What is being asked:
Skip the pictures. Set down, word for word, the lines from the start of the material up to and including the line with "platforma transport motociclete, atv".
+===+
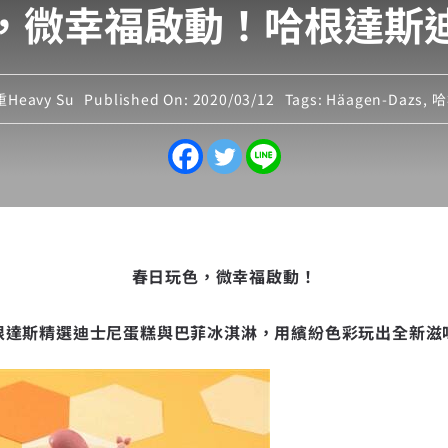
，微幸福啟動！哈根達斯
Heavy Su
Published On: 2020/03/12
Tags:
Häagen-Dazs
,
哈
春日玩色，微幸福啟動！
根達斯精選迪士尼蛋糕與巴菲冰淇淋，用繽紛色彩玩出全新滋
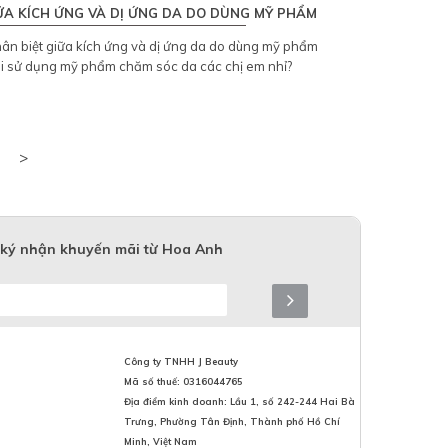
ỮA KÍCH ỨNG VÀ DỊ ỨNG DA DO DÙNG MỸ PHẨM
ân biệt giữa kích ứng và dị ứng da do dùng mỹ phẩm
hi sử dụng mỹ phẩm chăm sóc da các chị em nhỉ?
>
ký nhận khuyến mãi từ Hoa Anh
Công ty TNHH J Beauty
Mã số thuế: 0316044765
Địa điểm kinh doanh: Lầu 1, số 242-244 Hai Bà
Trưng, Phường Tân Định, Thành phố Hồ Chí
Minh, Việt Nam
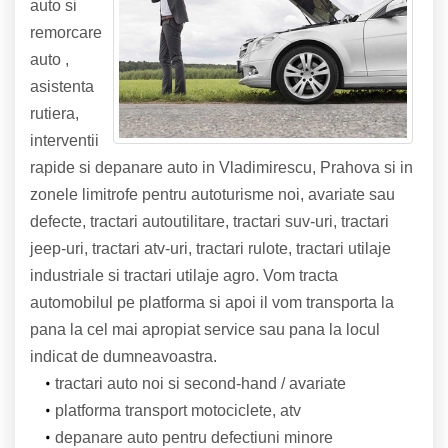
auto si
remorcare
auto ,
asistenta
rutiera,
interventii
rapide si depanare auto in Vladimirescu, Prahova si in
zonele limitrofe pentru autoturisme noi, avariate sau
defecte, tractari autoutilitare, tractari suv-uri, tractari
jeep-uri, tractari atv-uri, tractari rulote, tractari utilaje
industriale si tractari utilaje agro. Vom tracta
automobilul pe platforma si apoi il vom transporta la
pana la cel mai apropiat service sau pana la locul
indicat de dumneavoastra.
tractari auto noi si second-hand / avariate
platforma transport motociclete, atv
depanare auto pentru defectiuni minore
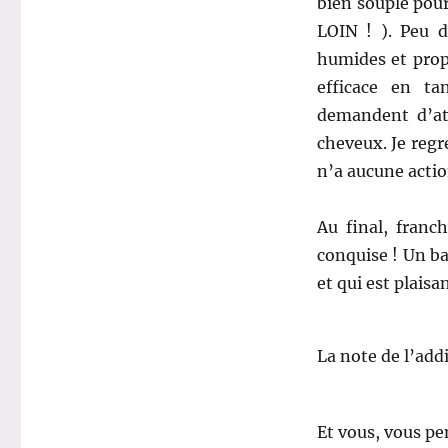
bien souple pour
LOIN ! ). Peu d
humides et propr
efficace en t
demandent d’at
cheveux. Je regre
n’a aucune actio
Au final, franch
conquise ! Un b
et qui est plaisa
La note de l’add
Et vous, vous p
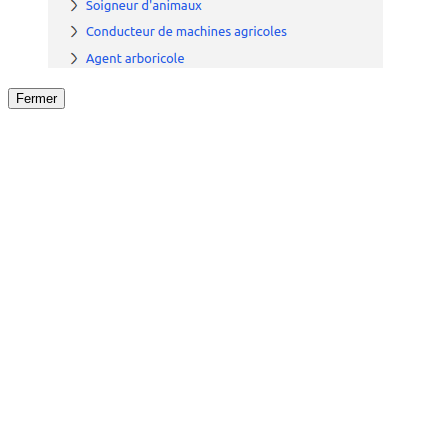
Fermer
Fermer
le détail de l'offre
/
Offre
sur
Offre précéden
+===+
Output:
，微幸福啟動！哈根達斯
Heavy Su
Published On: 2020/03/12
Tags:
Häagen-Dazs
,
哈
春日玩色，微幸福啟動！
根達斯精選迪士尼蛋糕與巴菲冰淇淋，用繽紛色彩玩出全新滋
ỮA KÍCH ỨNG VÀ DỊ ỨNG DA DO DÙNG MỸ PHẨM
ân biệt giữa kích ứng và dị ứng da do dùng mỹ phẩm
hi sử dụng mỹ phẩm chăm sóc da các chị em nhỉ?
>
ký nhận khuyến mãi từ Hoa Anh
Công ty TNHH J Beauty
Mã số thuế: 0316044765
Địa điểm kinh doanh: Lầu 1, số 242-244 Hai Bà
Trưng, Phường Tân Định, Thành phố Hồ Chí
Minh, Việt Nam
auto si
remorcare
auto ,
asistenta
rutiera,
interventii
rapide si depanare auto in Vladimirescu, Prahova si in
zonele limitrofe pentru autoturisme noi, avariate sau
defecte, tractari autoutilitare, tractari suv-uri, tractari
jeep-uri, tractari atv-uri, tractari rulote, tractari utilaje
industriale si tractari utilaje agro. Vom tracta
automobilul pe platforma si apoi il vom transporta la
pana la cel mai apropiat service sau pana la locul
indicat de dumneavoastra.
tractari auto noi si second-hand / avariate
platforma transport motociclete, atv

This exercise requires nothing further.